■ DIRECTIONS ■
Please transcribe the entries below without omitting a single character.

*** Opening of INPUT ***

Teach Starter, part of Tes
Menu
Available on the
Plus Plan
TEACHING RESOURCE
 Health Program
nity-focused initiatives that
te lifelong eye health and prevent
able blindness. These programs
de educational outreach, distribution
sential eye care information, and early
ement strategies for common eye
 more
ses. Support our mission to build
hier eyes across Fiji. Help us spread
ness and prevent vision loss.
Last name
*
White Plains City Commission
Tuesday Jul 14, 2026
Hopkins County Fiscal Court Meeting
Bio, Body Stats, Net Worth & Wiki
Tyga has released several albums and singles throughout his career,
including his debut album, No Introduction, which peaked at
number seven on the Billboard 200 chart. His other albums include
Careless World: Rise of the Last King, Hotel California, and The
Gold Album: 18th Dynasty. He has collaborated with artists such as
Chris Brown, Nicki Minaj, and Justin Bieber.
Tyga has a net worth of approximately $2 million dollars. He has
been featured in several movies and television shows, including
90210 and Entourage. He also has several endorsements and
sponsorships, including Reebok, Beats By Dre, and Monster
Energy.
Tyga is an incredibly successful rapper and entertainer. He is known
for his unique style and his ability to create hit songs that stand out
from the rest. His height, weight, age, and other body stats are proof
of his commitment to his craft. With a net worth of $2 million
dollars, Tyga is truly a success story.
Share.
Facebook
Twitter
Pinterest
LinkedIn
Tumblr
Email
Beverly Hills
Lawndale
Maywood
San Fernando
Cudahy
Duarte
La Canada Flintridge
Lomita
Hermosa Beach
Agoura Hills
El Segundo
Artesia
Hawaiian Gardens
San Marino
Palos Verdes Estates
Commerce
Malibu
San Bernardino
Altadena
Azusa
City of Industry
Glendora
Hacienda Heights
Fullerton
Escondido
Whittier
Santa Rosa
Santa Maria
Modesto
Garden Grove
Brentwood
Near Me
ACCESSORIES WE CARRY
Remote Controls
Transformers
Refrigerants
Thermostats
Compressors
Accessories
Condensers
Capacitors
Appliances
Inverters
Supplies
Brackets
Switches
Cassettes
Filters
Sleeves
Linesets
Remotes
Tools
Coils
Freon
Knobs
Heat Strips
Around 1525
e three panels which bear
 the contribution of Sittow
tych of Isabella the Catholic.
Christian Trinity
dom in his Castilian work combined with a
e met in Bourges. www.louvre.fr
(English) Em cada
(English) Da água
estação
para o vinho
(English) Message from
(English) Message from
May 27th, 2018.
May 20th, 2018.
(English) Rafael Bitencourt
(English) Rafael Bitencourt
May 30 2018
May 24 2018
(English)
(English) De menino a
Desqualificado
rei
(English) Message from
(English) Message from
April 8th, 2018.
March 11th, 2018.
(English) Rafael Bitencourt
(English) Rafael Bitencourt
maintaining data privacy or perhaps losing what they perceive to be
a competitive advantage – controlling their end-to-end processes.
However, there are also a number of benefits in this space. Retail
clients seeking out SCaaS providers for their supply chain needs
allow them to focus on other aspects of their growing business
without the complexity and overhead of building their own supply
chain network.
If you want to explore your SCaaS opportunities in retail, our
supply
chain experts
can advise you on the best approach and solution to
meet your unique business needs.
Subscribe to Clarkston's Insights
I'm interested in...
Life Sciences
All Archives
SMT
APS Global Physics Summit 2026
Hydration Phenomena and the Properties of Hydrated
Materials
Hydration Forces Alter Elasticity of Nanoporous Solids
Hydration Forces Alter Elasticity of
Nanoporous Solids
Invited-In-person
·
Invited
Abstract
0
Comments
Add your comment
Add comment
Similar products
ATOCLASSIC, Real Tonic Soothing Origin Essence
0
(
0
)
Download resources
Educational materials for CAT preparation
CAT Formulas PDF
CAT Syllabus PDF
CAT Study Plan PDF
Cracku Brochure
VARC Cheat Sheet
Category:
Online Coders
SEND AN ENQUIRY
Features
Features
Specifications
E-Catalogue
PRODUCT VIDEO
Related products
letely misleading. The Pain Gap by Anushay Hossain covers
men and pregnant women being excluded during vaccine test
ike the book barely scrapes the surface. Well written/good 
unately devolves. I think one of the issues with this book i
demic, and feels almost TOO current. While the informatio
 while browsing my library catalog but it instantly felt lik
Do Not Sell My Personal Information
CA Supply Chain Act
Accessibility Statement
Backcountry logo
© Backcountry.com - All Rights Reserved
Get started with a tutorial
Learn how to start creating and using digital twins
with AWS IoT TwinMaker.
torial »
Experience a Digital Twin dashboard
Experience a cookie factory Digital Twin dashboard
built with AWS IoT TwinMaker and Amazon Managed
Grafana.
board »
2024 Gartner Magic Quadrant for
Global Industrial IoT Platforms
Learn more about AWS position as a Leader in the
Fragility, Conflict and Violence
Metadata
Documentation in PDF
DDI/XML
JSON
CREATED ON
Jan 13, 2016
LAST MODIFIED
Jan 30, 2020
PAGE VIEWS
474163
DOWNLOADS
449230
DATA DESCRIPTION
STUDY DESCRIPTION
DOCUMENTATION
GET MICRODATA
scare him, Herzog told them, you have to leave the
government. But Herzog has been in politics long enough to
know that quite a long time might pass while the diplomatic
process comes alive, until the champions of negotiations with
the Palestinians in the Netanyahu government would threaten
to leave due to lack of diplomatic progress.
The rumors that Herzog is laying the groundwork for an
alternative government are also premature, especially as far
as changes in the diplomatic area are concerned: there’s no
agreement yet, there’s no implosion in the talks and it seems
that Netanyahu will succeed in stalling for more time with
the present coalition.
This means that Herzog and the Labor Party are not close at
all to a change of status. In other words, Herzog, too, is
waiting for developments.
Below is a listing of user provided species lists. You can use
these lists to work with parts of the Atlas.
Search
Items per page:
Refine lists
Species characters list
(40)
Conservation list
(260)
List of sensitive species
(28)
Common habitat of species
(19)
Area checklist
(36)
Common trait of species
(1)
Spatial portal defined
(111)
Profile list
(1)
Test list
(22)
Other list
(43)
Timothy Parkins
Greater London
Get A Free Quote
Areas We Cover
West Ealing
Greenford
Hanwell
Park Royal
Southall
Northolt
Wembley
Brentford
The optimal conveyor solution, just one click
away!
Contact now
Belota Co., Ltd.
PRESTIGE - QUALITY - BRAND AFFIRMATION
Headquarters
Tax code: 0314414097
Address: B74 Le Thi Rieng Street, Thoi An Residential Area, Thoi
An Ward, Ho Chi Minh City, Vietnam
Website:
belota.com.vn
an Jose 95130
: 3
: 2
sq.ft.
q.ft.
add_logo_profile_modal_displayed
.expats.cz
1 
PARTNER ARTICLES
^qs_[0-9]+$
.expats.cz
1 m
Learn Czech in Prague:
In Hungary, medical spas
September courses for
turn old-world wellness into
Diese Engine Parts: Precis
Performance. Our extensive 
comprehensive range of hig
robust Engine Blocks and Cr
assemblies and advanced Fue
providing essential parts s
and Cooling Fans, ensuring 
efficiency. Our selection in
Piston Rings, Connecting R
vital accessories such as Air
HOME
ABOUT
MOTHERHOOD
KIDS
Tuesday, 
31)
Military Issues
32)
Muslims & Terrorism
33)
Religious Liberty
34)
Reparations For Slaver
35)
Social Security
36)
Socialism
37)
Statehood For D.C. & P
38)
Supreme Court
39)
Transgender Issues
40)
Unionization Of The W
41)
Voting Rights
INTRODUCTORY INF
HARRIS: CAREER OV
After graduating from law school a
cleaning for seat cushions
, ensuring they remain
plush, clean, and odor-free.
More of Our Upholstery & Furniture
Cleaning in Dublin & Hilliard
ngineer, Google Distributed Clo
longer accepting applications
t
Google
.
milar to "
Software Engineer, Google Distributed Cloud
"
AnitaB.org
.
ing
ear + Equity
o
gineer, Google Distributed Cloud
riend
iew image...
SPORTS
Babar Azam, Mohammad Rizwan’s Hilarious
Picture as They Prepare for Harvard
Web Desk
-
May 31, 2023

*** Close of INPUT ***

■ RESULT ■
Teach Starter, part of Tes
Menu
Available on the
Plus Plan
TEACHING RESOURCE
 Health Program
nity-focused initiatives that
te lifelong eye health and prevent
able blindness. These programs
de educational outreach, distribution
sential eye care information, and early
ement strategies for common eye
 more
ses. Support our mission to build
hier eyes across Fiji. Help us spread
ness and prevent vision loss.
Last name
*
White Plains City Commission
Tuesday Jul 14, 2026
Hopkins County Fiscal Court Meeting
Bio, Body Stats, Net Worth & Wiki
Tyga has released several albums and singles throughout his career,
including his debut album, No Introduction, which peaked at
number seven on the Billboard 200 chart. His other albums include
Careless World: Rise of the Last King, Hotel California, and The
Gold Album: 18th Dynasty. He has collaborated with artists such as
Chris Brown, Nicki Minaj, and Justin Bieber.
Tyga has a net worth of approximately $2 million dollars. He has
been featured in several movies and television shows, including
90210 and Entourage. He also has several endorsements and
sponsorships, including Reebok, Beats By Dre, and Monster
Energy.
Tyga is an incredibly successful rapper and entertainer. He is known
for his unique style and his ability to create hit songs that stand out
from the rest. His height, weight, age, and other body stats are proof
of his commitment to his craft. With a net worth of $2 million
dollars, Tyga is truly a success story.
Share.
Facebook
Twitter
Pinterest
LinkedIn
Tumblr
Email
Beverly Hills
Lawndale
Maywood
San Fernando
Cudahy
Duarte
La Canada Flintridge
Lomita
Hermosa Beach
Agoura Hills
El Segundo
Artesia
Hawaiian Gardens
San Marino
Palos Verdes Estates
Commerce
Malibu
San Bernardino
Altadena
Azusa
City of Industry
Glendora
Hacienda Heights
Fullerton
Escondido
Whittier
Santa Rosa
Santa Maria
Modesto
Garden Grove
Brentwood
Near Me
ACCESSORIES WE CARRY
Remote Controls
Transformers
Refrigerants
Thermostats
Compressors
Accessories
Condensers
Capacitors
Appliances
Inverters
Supplies
Brackets
Switches
Cassettes
Filters
Sleeves
Linesets
Remotes
Tools
Coils
Freon
Knobs
Heat Strips
Around 1525
e three panels which bear
 the contribution of Sittow
tych of Isabella the Catholic.
Christian Trinity
dom in his Castilian work combined with a
e met in Bourges. www.louvre.fr
(English) Em cada
(English) Da água
estação
para o vinho
(English) Message from
(English) Message from
May 27th, 2018.
May 20th, 2018.
(English) Rafael Bitencourt
(English) Rafael Bitencourt
May 30 2018
May 24 2018
(English)
(English) De menino a
Desqualificado
rei
(English) Message from
(English) Message from
April 8th, 2018.
March 11th, 2018.
(English) Rafael Bitencourt
(English) Rafael Bitencourt
maintaining data privacy or perhaps losing what they perceive to be
a competitive advantage – controlling their end-to-end processes.
However, there are also a number of benefits in this space. Retail
clients seeking out SCaaS providers for their supply chain needs
allow them to focus on other aspects of their growing business
without the complexity and overhead of building their own supply
chain network.
If you want to explore your SCaaS opportunities in retail, our
supply
chain experts
can advise you on the best approach and solution to
meet your unique business needs.
Subscribe to Clarkston's Insights
I'm interested in...
Life Sciences
All Archives
SMT
APS Global Physics Summit 2026
Hydration Phenomena and the Properties of Hydrated
Materials
Hydration Forces Alter Elasticity of Nanoporous Solids
Hydration Forces Alter Elasticity of
Nanoporous Solids
Invited-In-person
·
Invited
Abstract
0
Comments
Add your comment
Add comment
Similar products
ATOCLASSIC, Real Tonic Soothing Origin Essence
0
(
0
)
Download resources
Educational materials for CAT preparation
CAT Formulas PDF
CAT Syllabus PDF
CAT Study Plan PDF
Cracku Brochure
VARC Cheat Sheet
Category:
Online Coders
SEND AN ENQUIRY
Features
Features
Specifications
E-Catalogue
PRODUCT VIDEO
Related products
letely misleading. The Pain Gap by Anushay Hossain covers
men and pregnant women being excluded during vaccine test
ike the book barely scrapes the surface. Well written/good 
unately devolves. I think one of the issues with this book i
demic, and feels almost TOO current. While the informatio
 while browsing my library catalog but it instantly felt lik
Do Not Sell My Personal Information
CA Supply Chain Act
Accessibility Statement
Backcountry logo
© Backcountry.com - All Rights Reserved
Get started with a tutorial
Learn how to start creating and using digital twins
with AWS IoT TwinMaker.
torial »
Experience a Digital Twin dashboard
Experience a cookie factory Digital Twin dashboard
built with AWS IoT TwinMaker and Amazon Managed
Grafana.
board »
2024 Gartner Magic Quadrant for
Global Industrial IoT Platforms
Learn more about AWS position as a Leader in the
Fragility, Conflict and Violence
Metadata
Documentation in PDF
DDI/XML
JSON
CREATED ON
Jan 13, 2016
LAST MODIFIED
Jan 30, 2020
PAGE VIEWS
474163
DOWNLOADS
449230
DATA DESCRIPTION
STUDY DESCRIPTION
DOCUMENTATION
GET MICRODATA
scare him, Herzog told them, you have to leave the
government. But Herzog has been in politics long enough to
know that quite a long time might pass while the diplomatic
process comes alive, until the champions of negotiations with
the Palestinians in the Netanyahu government would threaten
to leave due to lack of diplomatic progress.
The rumors that Herzog is laying the groundwork for an
alternative government are also premature, especially as far
as changes in the diplomatic area are concerned: there’s no
agreement yet, there’s no implosion in the talks and it seems
that Netanyahu will succeed in stalling for more time with
the present coalition.
This means that Herzog and the Labor Party are not close at
all to a change of status. In other words, Herzog, too, is
waiting for developments.
Below is a listing of user provided species lists. You can use
these lists to work with parts of the Atlas.
Search
Items per page:
Refine lists
Species characters list
(40)
Conservation list
(260)
List of sensitive species
(28)
Common habitat of species
(19)
Area checklist
(36)
Common trait of species
(1)
Spatial portal defined
(111)
Profile list
(1)
Test list
(22)
Other list
(43)
Timothy Parkins
Greater London
Get A Free Quote
Areas We Cover
West Ealing
Greenford
Hanwell
Park Royal
Southall
Northolt
Wembley
Brentford
The optimal conveyor solution, just one click
away!
Contact now
Belota Co., Ltd.
PRESTIGE - QUALITY - BRAND AFFIRMATION
Headquarters
Tax code: 0314414097
Address: B74 Le Thi Rieng Street, Thoi An Residential Area, Thoi
An Ward, Ho Chi Minh City, Vietnam
Website:
belota.com.vn
an Jose 95130
: 3
: 2
sq.ft.
q.ft.
add_logo_profile_modal_displayed
.expats.cz
1 
PARTNER ARTICLES
^qs_[0-9]+$
.expats.cz
1 m
Learn Czech in Prague:
In Hungary, medical spas
September courses for
turn old-world wellness into
Diese Engine Parts: Precis
Performance. Our extensive 
comprehensive range of hig
robust Engine Blocks and Cr
assemblies and advanced Fue
providing essential parts s
and Cooling Fans, ensuring 
efficiency. Our selection in
Piston Rings, Connecting R
vital accessories such as Air
HOME
ABOUT
MOTHERHOOD
KIDS
Tuesday, 
31)
Military Issues
32)
Muslims & Terrorism
33)
Religious Liberty
34)
Reparations For Slaver
35)
Social Security
36)
Socialism
37)
Statehood For D.C. & P
38)
Supreme Court
39)
Transgender Issues
40)
Unionization Of The W
41)
Voting Rights
INTRODUCTORY INF
HARRIS: CAREER OV
After graduating from law school a
cleaning for seat cushions
, ensuring they remain
plush, clean, and odor-free.
More of Our Upholstery & Furniture
Cleaning in Dublin & Hilliard
ngineer, Google Distributed Clo
longer accepting applications
t
Google
.
milar to "
Software Engineer, Google Distributed Cloud
"
AnitaB.org
.
ing
ear + Equity
o
gineer, Google Distributed Cloud
riend
iew image...
SPORTS
Babar Azam, Mohammad Rizwan’s Hilarious
Picture as They Prepare for Harvard
Web Desk
-
May 31, 2023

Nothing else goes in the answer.